A love of travel and hours staring longingly at the globe, have instilled in me an appreciation for geographic milestones. Like most travelers to Kenya, I’ve straddled the equator. When living in England, Greenwich and the Prime Meridian enabled me to plant a foot in both the Eastern and Western Hemisphere.
I’ve traveled around the world twice, lived at the confluence of the Blue and White Nile, and been on most of the continents.
And over these years of wandering, I’ve developed a weakness for any sign that says, “tallest, biggest, most ___________ (fill in the blank). It’s akin to John Travolta in the movie Michael, where a big part of the plot is a “Roadside Americana” cross-country trip designed to pass by the biggest ball of twine, etc.
Given my predilections, it came as no surprise to Terri when I requested a detour to the source of the Mississippi River, on Lake Itasca, in the boonies of north central Minnesota.
Because when I read that I could walk across the Mississippi River, there was no question that I had to go.

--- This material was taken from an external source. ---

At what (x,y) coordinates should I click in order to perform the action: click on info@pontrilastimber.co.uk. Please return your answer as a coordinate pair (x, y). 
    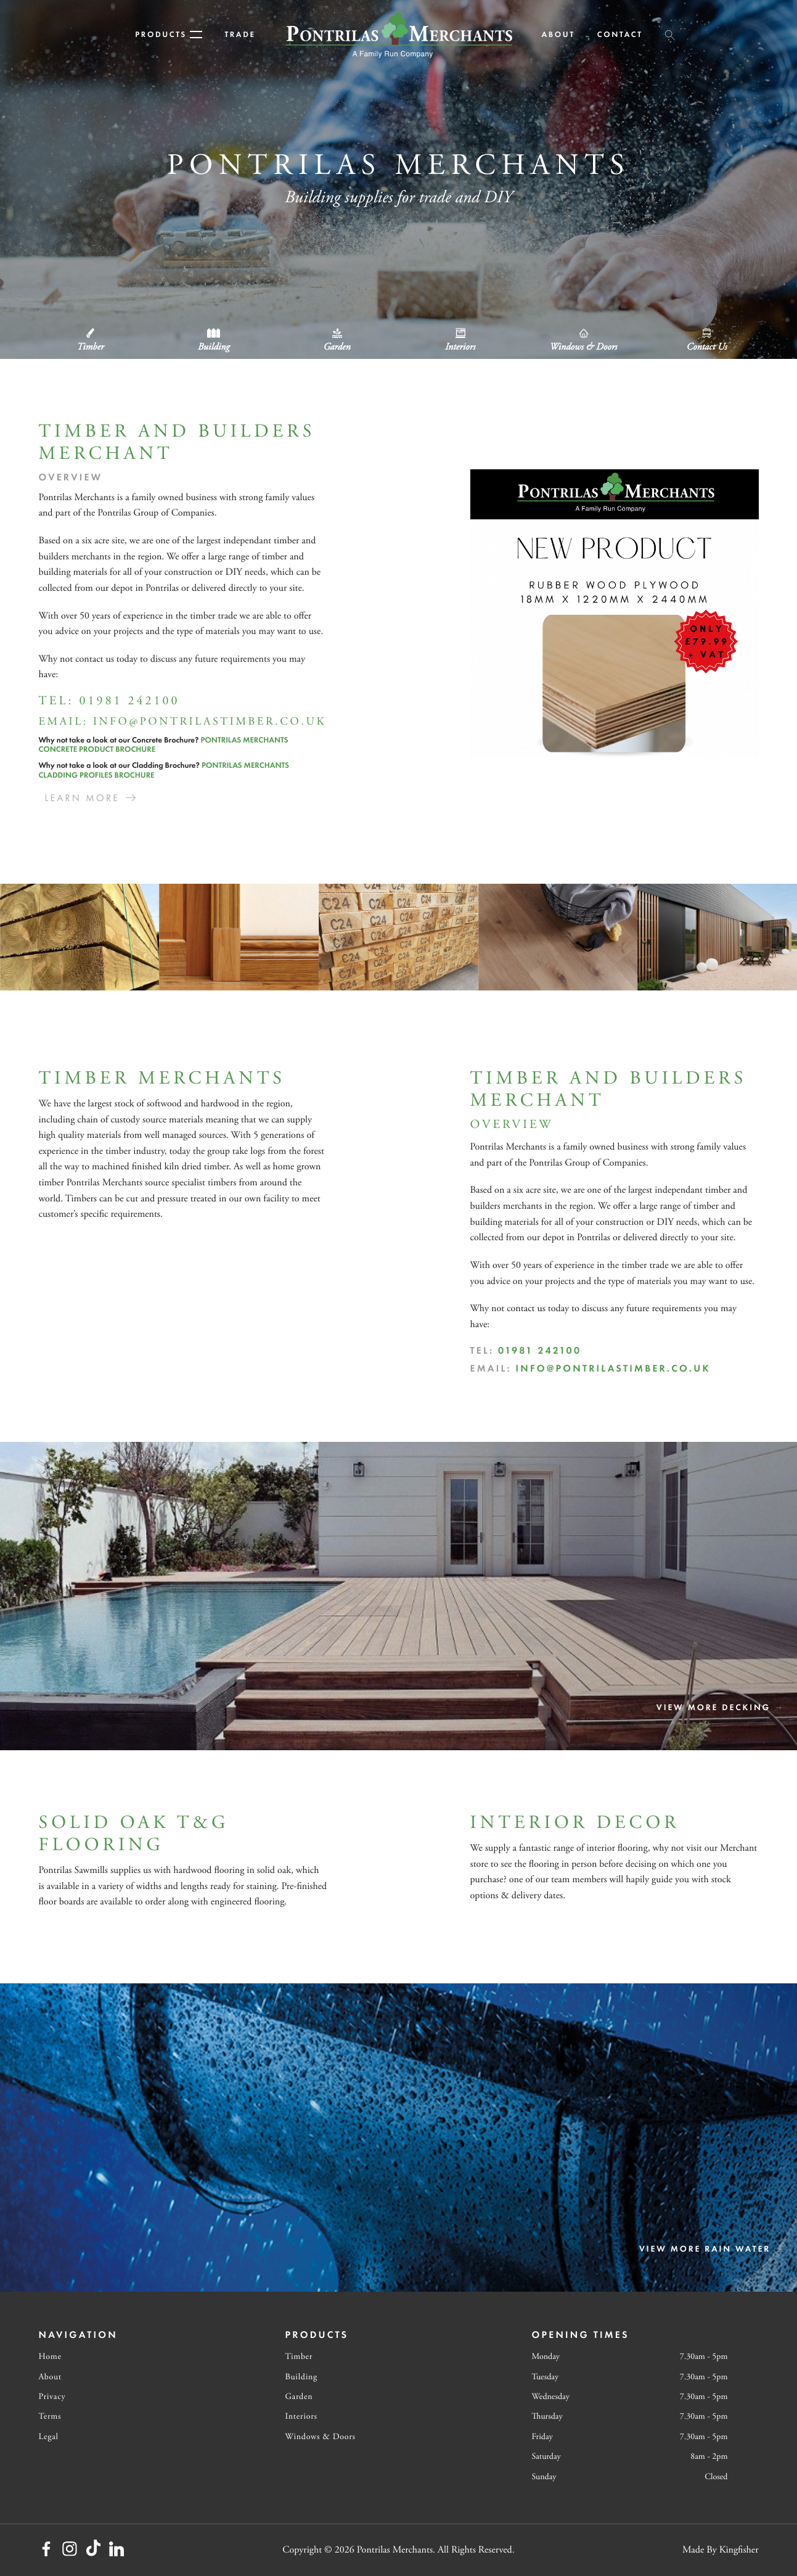
    Looking at the image, I should click on (209, 722).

The Mississippi River inspires superlatives. It’s 2500 miles long, the 3rd largest drainage basin in the world, and 2 miles wide at its widest navigable point. It was the first US interstate highway, it flowed backwards during the New Madrid earthquake, and had cut-throat pirates (more on this later).
And as I gaze out upon what can only be called “The Mighty Mississippi” from the levee at Jackson Square in New Orleans, I think, “I walked across this river when it was a trickle”. Amazing!